Every line of the records that holds the word "wijzig" should be copied.

═══



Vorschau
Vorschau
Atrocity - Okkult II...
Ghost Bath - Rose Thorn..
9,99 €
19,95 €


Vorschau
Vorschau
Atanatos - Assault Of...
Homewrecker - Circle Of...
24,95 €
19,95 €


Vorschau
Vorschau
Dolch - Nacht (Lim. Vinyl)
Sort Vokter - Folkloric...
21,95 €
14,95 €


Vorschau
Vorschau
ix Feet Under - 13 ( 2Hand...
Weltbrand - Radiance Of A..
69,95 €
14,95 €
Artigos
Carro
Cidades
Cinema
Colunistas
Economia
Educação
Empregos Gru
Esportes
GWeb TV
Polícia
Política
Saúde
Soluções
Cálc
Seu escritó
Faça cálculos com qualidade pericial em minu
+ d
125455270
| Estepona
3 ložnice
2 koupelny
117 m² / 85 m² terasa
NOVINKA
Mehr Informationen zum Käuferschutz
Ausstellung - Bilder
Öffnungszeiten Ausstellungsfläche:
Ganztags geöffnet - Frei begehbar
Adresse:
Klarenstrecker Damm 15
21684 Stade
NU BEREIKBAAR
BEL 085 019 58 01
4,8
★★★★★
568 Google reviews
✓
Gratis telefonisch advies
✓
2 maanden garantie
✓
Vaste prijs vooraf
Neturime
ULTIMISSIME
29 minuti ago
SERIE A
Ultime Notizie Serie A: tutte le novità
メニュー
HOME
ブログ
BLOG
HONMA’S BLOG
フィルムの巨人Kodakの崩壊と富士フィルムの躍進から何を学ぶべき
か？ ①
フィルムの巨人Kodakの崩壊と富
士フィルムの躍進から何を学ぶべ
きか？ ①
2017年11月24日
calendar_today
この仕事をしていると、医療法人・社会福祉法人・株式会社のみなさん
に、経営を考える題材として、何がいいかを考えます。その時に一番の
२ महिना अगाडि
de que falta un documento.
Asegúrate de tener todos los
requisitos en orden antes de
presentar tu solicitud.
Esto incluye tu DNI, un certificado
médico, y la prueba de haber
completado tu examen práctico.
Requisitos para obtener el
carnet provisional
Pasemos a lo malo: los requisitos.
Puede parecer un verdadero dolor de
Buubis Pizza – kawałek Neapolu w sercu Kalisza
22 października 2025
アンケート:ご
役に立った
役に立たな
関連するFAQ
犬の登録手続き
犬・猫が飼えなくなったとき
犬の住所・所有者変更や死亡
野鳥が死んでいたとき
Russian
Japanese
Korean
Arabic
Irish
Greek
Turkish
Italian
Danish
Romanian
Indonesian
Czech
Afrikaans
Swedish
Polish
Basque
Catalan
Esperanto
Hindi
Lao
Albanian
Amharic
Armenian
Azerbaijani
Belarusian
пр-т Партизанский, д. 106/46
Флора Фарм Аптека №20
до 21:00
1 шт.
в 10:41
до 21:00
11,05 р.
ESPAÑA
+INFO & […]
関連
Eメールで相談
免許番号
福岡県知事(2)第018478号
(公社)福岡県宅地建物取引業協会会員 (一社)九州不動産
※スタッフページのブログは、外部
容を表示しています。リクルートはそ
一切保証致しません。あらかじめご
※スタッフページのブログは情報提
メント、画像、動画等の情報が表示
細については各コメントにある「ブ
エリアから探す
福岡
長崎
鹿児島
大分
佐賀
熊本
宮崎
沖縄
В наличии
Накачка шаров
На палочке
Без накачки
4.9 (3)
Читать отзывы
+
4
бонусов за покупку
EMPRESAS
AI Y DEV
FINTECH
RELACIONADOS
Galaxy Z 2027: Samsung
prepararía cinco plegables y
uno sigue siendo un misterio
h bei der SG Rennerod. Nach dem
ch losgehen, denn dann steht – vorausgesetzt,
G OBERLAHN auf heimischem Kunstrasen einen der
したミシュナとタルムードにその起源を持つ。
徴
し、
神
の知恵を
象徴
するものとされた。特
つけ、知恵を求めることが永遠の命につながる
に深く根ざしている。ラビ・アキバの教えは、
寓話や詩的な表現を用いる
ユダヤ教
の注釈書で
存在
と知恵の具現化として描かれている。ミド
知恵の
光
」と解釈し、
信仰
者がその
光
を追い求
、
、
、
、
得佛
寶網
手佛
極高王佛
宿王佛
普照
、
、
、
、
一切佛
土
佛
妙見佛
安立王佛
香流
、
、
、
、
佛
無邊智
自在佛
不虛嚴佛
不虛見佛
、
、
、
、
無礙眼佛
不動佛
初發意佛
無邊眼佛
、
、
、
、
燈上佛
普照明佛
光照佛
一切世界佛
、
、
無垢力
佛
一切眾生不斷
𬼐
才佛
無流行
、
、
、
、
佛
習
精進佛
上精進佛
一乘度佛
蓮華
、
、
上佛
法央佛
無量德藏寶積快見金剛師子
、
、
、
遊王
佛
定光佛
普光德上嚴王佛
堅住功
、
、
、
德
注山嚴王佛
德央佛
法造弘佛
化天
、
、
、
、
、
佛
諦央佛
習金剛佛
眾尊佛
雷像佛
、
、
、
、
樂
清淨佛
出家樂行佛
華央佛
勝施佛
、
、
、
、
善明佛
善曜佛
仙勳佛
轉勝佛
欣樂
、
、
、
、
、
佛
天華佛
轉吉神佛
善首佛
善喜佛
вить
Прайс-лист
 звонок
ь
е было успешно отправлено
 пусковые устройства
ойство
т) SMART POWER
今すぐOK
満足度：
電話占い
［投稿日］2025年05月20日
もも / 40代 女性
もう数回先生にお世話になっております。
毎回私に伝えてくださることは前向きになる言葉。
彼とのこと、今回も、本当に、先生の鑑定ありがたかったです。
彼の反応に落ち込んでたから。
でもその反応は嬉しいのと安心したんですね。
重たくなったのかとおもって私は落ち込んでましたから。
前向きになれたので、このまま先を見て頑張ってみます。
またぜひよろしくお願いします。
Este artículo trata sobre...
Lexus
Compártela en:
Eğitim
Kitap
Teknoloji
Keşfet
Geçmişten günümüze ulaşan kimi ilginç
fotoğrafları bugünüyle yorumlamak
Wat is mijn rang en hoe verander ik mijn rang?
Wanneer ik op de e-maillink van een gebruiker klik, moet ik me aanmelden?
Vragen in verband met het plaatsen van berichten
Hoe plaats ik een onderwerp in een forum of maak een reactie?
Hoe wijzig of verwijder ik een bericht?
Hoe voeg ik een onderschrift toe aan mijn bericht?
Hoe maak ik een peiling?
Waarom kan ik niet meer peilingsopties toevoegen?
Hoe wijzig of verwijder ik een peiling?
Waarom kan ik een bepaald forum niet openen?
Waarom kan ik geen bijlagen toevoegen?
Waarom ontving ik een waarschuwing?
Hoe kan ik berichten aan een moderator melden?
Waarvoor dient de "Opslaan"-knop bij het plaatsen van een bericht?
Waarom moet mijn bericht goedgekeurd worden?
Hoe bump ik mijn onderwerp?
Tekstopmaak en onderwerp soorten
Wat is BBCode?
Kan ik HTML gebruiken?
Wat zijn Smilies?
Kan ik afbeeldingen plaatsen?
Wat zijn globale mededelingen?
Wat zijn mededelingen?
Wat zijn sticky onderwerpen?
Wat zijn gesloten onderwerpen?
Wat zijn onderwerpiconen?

═══

_ANSWER AREA:_
Hoe wijzig of verwijder ik een bericht?
Hoe wijzig of verwijder ik een peiling?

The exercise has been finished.